Visible light is a type of electromagnetic radiation, and is the only type observable through the naked eye.
Rather than being divided into different bands, visible light is divided into colors. The slight differences in the wavelengths of visible waves determine which color that the light is. Visible light is the "smallest" range of wavelengths of the seven main sections (logarithmically speaking) but it makes up everything we see.
Above: The division of visible light into a spectrum of colors. At the edges of the scale are near ultraviolet (the top) and near infrared (the bottom). The discovery of light as a composition of colors may have come in Isaac Newton's time (c. 1665), when the prism revealed sunlight as made up of light on many different wavelengths.

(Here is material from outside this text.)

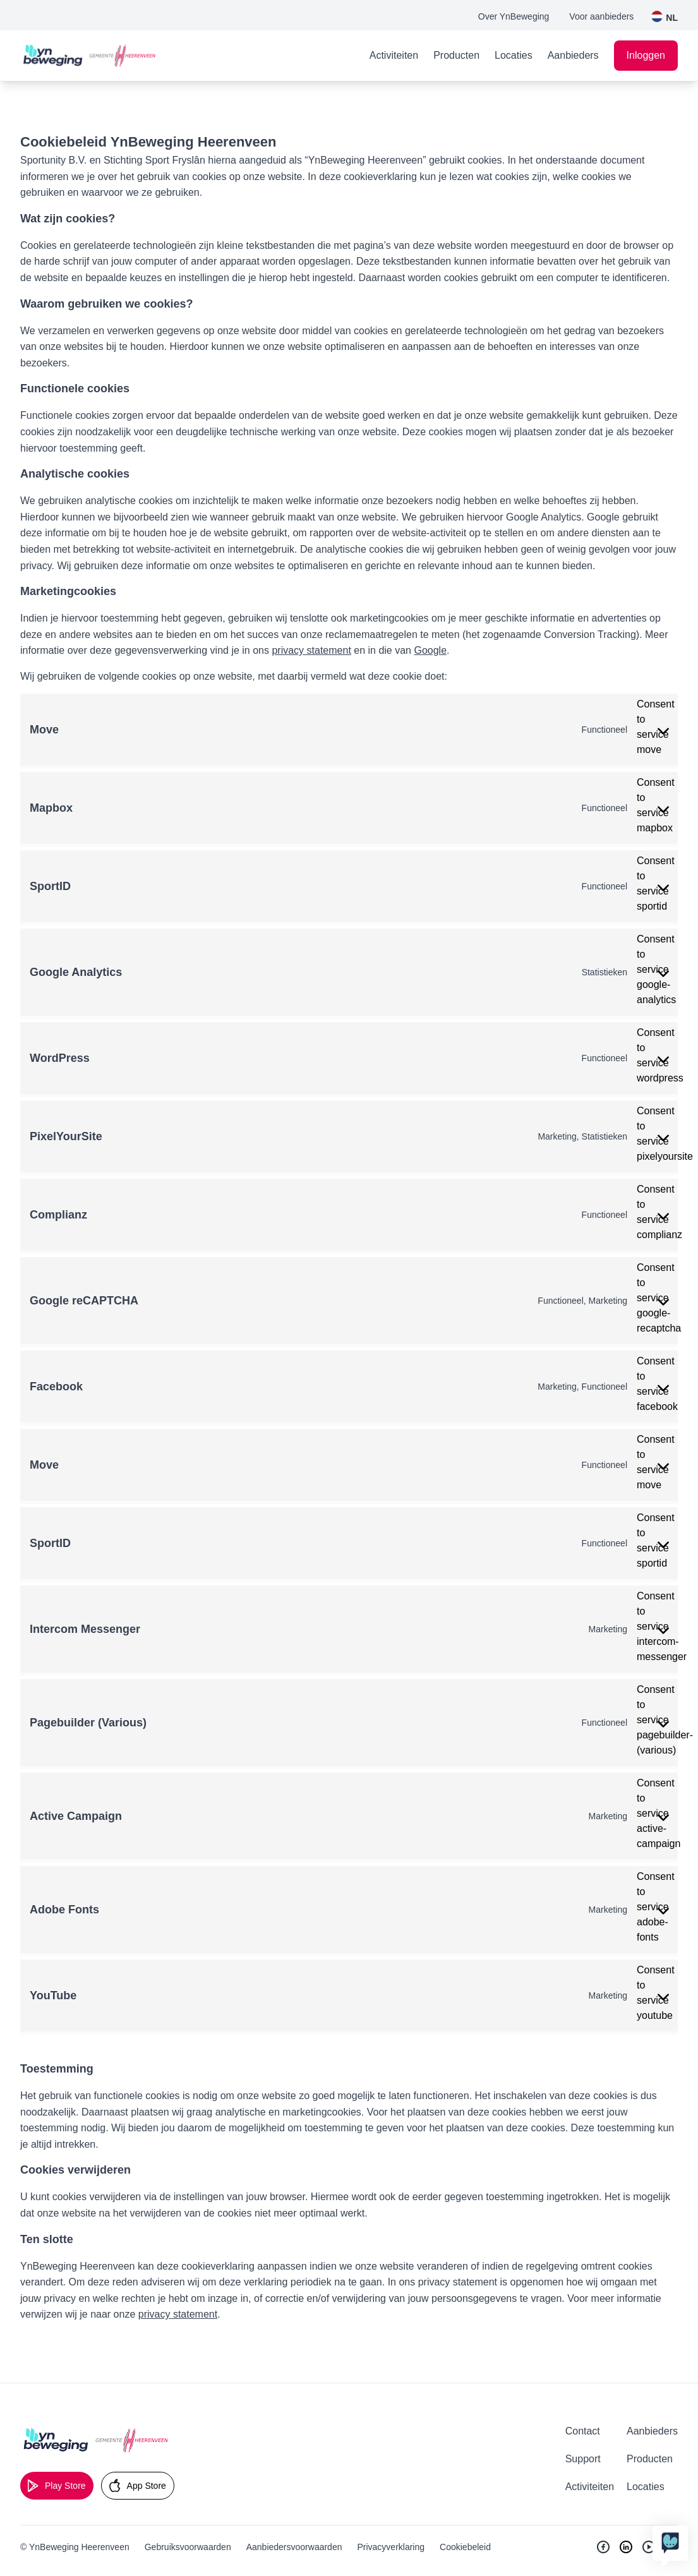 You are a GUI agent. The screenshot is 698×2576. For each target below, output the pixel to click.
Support (583, 2458)
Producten (456, 55)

The prism is able to split visible light into its components because there are slight differences in the speeds of light through glass. Higher wavelengths are faster and have greater refraction angles, causing them to bend more and therefore appear at the bottom of the rainbow shown above. Red and other long wavelengths travel slower and refract at a smaller angle, causing them to be at the "top" of the rainbow above. Real rainbows work in a similar way, when water droplets disperse sunlight into the visible spectrum. This also proves that sunlight has many different wavelengths of light, by no means limited to visible light.
Visible, or optical astronomy, is by far the oldest type, and has been going on since antiquity. Only recently have observations in other parts of the spectrum expanded our knowledge of the heavens.